With acoustic pianos, the biggest danger is an instrument with a critical flaw. Sometimes this will be an invisible flaw, so you should definitely do as much as you can to prevent this - researching the brand, checking the sound, and taking a look at the hardware inside the piano. You might find an old piano on craigslist, but you've got to be really careful. You might find a beautiful-looking instrument, but if you look inside, that's where the problems might be. This could be a broken pin block, bad hammers, or simply an apparatus that looks out-of-alignment. These things could actually cost you a lot of money. As lucky as you might get on Craigslist, it is still a bit of a gamble, especially if you aren't a piano expert. Plus you most likely will have to figure out transportation yourself. Piano galleries go through pianos and make sure they are up to snuff, so if you want to be extra safe, and have a little extra money to spend, your best bet is to lean toward a piano gallery.
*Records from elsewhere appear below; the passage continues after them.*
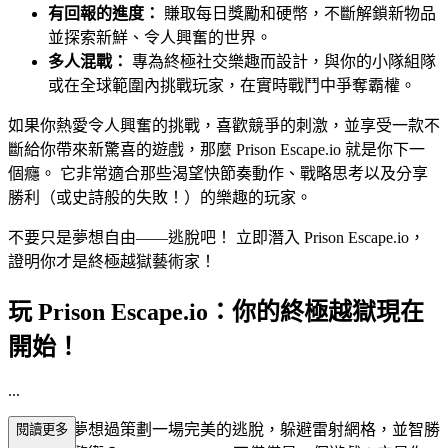
有回報的進度：
賺取每日獎勵和硬幣，不斷解鎖新物品
並探索新鮮、令人興奮的世界。
多人混戰：
專為終極社交樂趣而設計，與你的小隊組隊
或在全球範圍內挑戰玩家，在實時戰鬥中爭奪霸權。
如果你熱愛令人興奮的挑戰，喜歡競爭的刺激，並享受一款不
斷給你帶來新驚喜的遊戲，那麼 Prison Escape.io 就是你下一
個癮。 它非常適合那些渴望快節奏動作、戰略思考以及分享
勝利（或史詩般的失敗！）的樂趣的玩家。
不要只是夢想自由——逃脫吧！ 立即潛入 Prison Escape.io，
證明你才是終極越獄藝術家！
玩 Prison Escape.io：你的終極越獄現在
開始！
...
你是否曾夢想過策劃一場完美的逃脫，躲避雷射網格，並智勝
閱讀更多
  1. Not being on the same page

If you live with other people or in an apartment building, make sure that you know what you're getting into. How is the sound insulation in your building? Will you be driving your neighbors crazy? If this is the case, you might be better off with a digital keyboard so you can control the volume. Within your family, are you on the same page as your spouse about the value of musical education for your child? With such a big commitment, it is really important that everyone is on the same page. Make sure to get a consensus and agree on what the concept is. Sometimes one parent played piano and really loved it and the other doesn't. One wants to get the cheapest thing and the other wants the best sounding grand piano. Does the child want to play the piano or do they feel forced? Do they really have their eye on another instrument? Communication is key, so talk about it before-hand and make sure everyone is on the same page.

  1. Buying too quickly

The last thing you want to do is just buy the first piano you find. Think about what you really want. Do you want an acoustic piano or do you want a digital piano? Are you more of an upright piano person, or are you dreaming of a baby grand? Do you want to buy a new or used piano? How much are you willing to spend? This is not the kind of purchase you want to make on a whim, so do your research and a little soul-searching before you get out your check book.

  1. Putting it on hold

Because it is a bit of a commitment, many potential piano owners fall into the trap of thinking about it for too long and letting time slip by. But if you never take the leap, all of that thinking and researching will have been in vain. You don't want to miss out on the opportunity to bring music into your life. Of course everyone wants to get a good deal and end up with an amazing instrument, but at some point you just have to jump in and get to playing. It's really really fun so don't put it on hold forever.

  1. Chickening out completely

Don't let it happen to you! It's so easy with a big purchase, especially with so many options and variables, and such a big price range. But after these tips, you should be feeling a little more confident about making the right choice, so be brave and rest assured that life with a piano is so much better than a life without one.